Here, you will write a simple MapReduce application that, given an input containing a single word per line, will group words that are anagrams of each other and sort the groups based on their size in descending order. Shown below is a sample of how the input will and output should look like.

Input

abroad
early
natured
unrated
layer
aboard
untread
leary
relay

Intermediate Output (can be formatted as you see fit)

abroad aboard
early leary layer relay
natured unrated untread







Final Output (sorted in descending order of size)

early leary layer relay
natured unrated untread
abroad aboard








Your MR application (name it as AnagramSorter) should run on a multi-node cluster.
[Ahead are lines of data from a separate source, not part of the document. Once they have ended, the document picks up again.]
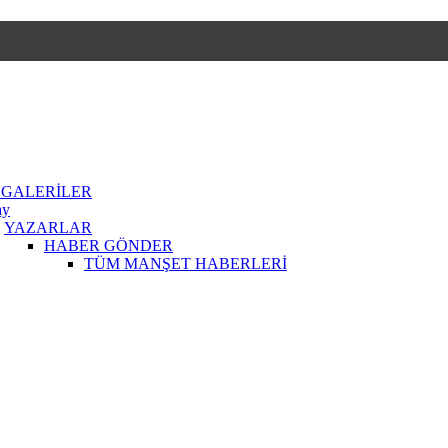
 GALERİLER
ay
YAZARLAR
HABER GÖNDER
TÜM MANŞET HABERLERİ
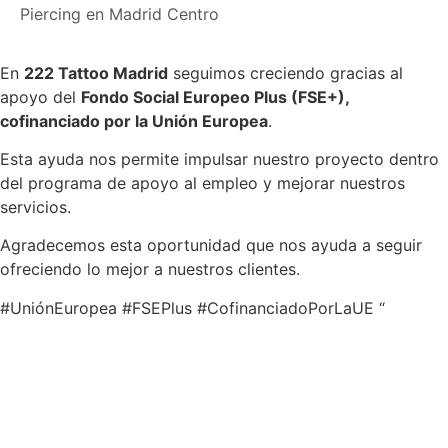
Piercing en Madrid Centro
En
222 Tattoo Madrid
seguimos creciendo gracias al
apoyo del
Fondo Social Europeo Plus (FSE+),
cofinanciado por la Unión Europea
.
Esta ayuda nos permite impulsar nuestro proyecto dentro
del programa de apoyo al empleo y mejorar nuestros
servicios.
Agradecemos esta oportunidad que nos ayuda a seguir
ofreciendo lo mejor a nuestros clientes.
#UniónEuropea #FSEPlus #CofinanciadoPorLaUE “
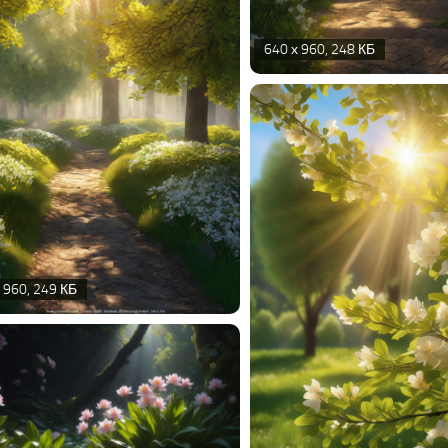
640 х 960, 248 КБ
 960, 249 КБ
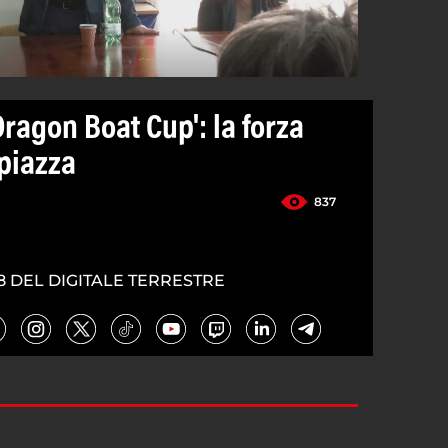
Dragon Boat Cup': la forza
 piazza
837
8 DEL DIGITALE TERRESTRE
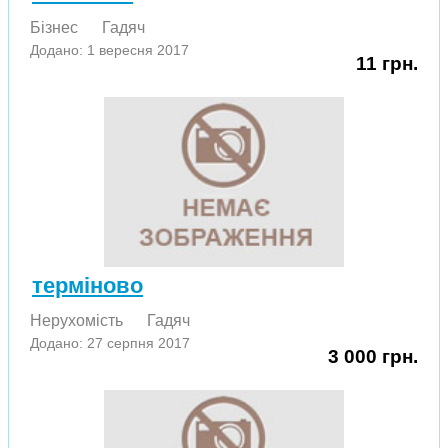
Бізнес
Гадяч
Додано: 1 вересня 2017
11 грн.
термiново
Нерухомість
Гадяч
Додано: 27 серпня 2017
3 000 грн.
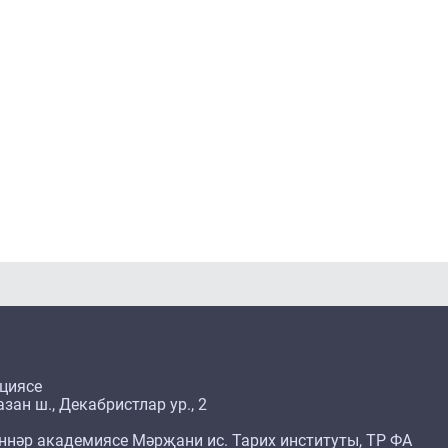
циясе
зан ш., Декабристлар ур., 2
ннәр академиясе Мәрҗани ис. Тарих институты, ТР ФА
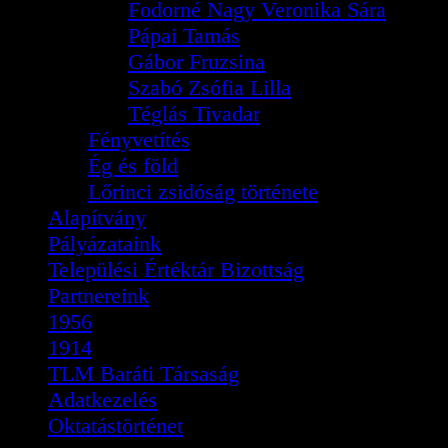
Fodorné Nagy Veronika Sára
Pápai Tamás
Gábor Fruzsina
Szabó Zsófia Lilla
Téglás Tivadar
Fényvetítés
Ég és föld
Lőrinci zsidóság története
Alapítvány
Pályázataink
Települési Értéktár Bizottság
Partnereink
1956
1914
TLM Baráti Társaság
Adatkezelés
Oktatástörténet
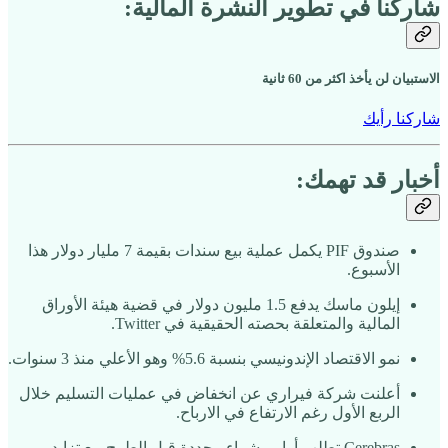
شاركنا في تطوير النشرة المالية:
الاستبيان لن يأخذ اكثر من 60 ثانية
شاركنا رأيك
أخبار قد تهمك:
صندوق PIF يكمل عملية بيع سندات بقيمة 7 مليار دولار هذا
الأسبوع.
إيلون ماسك يدفع 1.5 مليون دولار في قضية هيئة الأوراق
المالية والمتعلقة بحصته الحقيقية في Twitter.
نمو الاقتصاد الإندونيسي بنسبة 5.6% وهو الأعلي منذ 3 سنوات.
أعلنت شركة فيراري عن انخفاض في عمليات التسليم خلال
الربع الأول رغم الارتفاع في الارباح.
Cerebras تطلب أوامر شراء محددة قبل الطرح مع تزايد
First, you will load the input file (input.txt) into HDFS and run your application as:

hadoop jar ac.jar AnagramSorter /input /output

where input and output are the input and ouput directories in HDFS. You will submit your entire source code (all java classes you created) in a file called partb.tar.gz file along with a brief documentation (partb-README.txt) for the classes you implement. Please use the exact names as specified; we will automate tests to verify correctness.

Part B: Hints/Notes

Deliverables

You should provide a brief write-up (10pt, single column, filename: parta.pdf) with your answers to the Part A questions listed above. If you are attempting Part B, also include files partb-README.txt and partb.tar.gz. Tar all the files and put it in an archive named group-x.tar.gz, and place it hand-in directory at ~cs838-1/F16/assignment1.